Back to all posts

Designing a Distributed Task Scheduler

A production-realistic walkthrough of building a scheduler that fires hundreds of millions of jobs reliably, fairly, and on time.

Almost every backend eventually grows a need to run work later: send this email in three days, run this billing rollup every night at 02:00, retry this webhook with backoff, kick off a batch job at midnight UTC. Sprinkle these timers across a hundred services and you get duplicated, fragile, half correct implementations.

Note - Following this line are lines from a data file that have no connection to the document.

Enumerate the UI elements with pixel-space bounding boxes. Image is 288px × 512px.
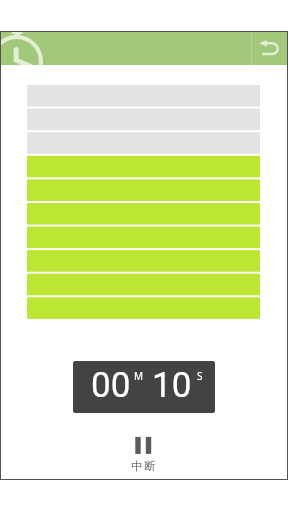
button[interactable]: 中断 <box>120 430 170 476</box>
button[interactable]: 00 <box>73 361 215 413</box>
staticText: 中断 <box>131 459 158 474</box>
staticText: M <box>134 369 144 383</box>
staticText: 00 <box>91 365 131 406</box>
button[interactable]: Undo <box>250 32 287 65</box>
staticText: 10 <box>152 365 192 406</box>
staticText: S <box>197 369 203 383</box>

A distributed task scheduler centralizes that need: teams hand it a job and a time, and it reliably triggers the job when the time comes. This post walks through how to build one that holds up at scale, including the parts that are easy to get wrong.

Requirements

Pinning down requirements first is what makes the rest of the design fall out cleanly. The hardest decisions here are the execution guarantee and the accuracy target, because they drive everything downstream.

Functional requirements

  • One shot immediate: run as soon as possible.
  • One shot delayed: run once at a specific future timestamp.
  • Recurring: run on a cron style schedule, for example 0 2 * * *.
  • Jobs are opaque payloads: a handler reference plus a small blob, up to 64 KB. The scheduler triggers; the worker executes.
  • No ordering guarantees between jobs unless a caller explicitly needs one.

Scale

DimensionTarget
Submission rate10K/s steady, bursts to 50K/s
Delayed jobs in flightup to 500M waiting for their fire time
Execution throughput~100K executions/s at peak
Recurring schedules~5M distinct cron definitions

The traffic is diurnal and has two nasty spikes: a top of hour thundering herd where millions of cron jobs all say “on the hour”, and retry storms when a downstream dependency fails and thousands of jobs all retry on similar schedules.

Guarantees

  • Accuracy SLA: scheduled and recurring jobs fire within 5 minutes of their target. Immediate jobs are best effort, bounded by worker availability. A loose window is a deliberate gift: it lets us batch scans and smear spikes.
  • Delivery guarantee: at least once. Duplicate executions are not an edge case; they are guaranteed under retries and failovers. Since jobs can have arbitrary side effects like charging a card or sending an email, the scheduler mints a stable idempotency key per logical execution and the handler deduplicates on it. This composes into an exactly once effect, which is the strongest honest guarantee for arbitrary external side effects.

Architecture at a glance

Distributed task scheduler architectureInternal servicesone-shot + scheduledRecurrent job creatorcron expand + jitterTimer storebucketedPK=(bucket, shard)SK=(tenant, run_at)Coordinatoretcd / ZK - shard ownershipScanner poolper-tenant cursor - local DRRReady queueper-tenant lanesDispatcherWorker poolvisibility timeout - idempotentAudit sinkDead-letter queueassigns shardspromote due jobsdispatchexecuteretry with backoffsuccessmax retries

The flow, end to end:

  1. Ingestion: services submit one shot and delayed jobs; a recurrent job creator expands cron schedules into concrete occurrences.
  2. Timer store: the durable home for the 500M waiting jobs, indexed by fire time so we can find what is due without scanning everything.
  3. Scanner pool: long running workers that poll the store, find due jobs, and promote them.
  4. Ready queue: holds only jobs whose time has come.
  5. Dispatcher and workers: pull from the queue, execute, and acknowledge.
  6. Retry, DLQ, audit: failures loop back into the timer store with backoff; permanent failures land in a dead-letter queue; completed jobs are recorded for audit.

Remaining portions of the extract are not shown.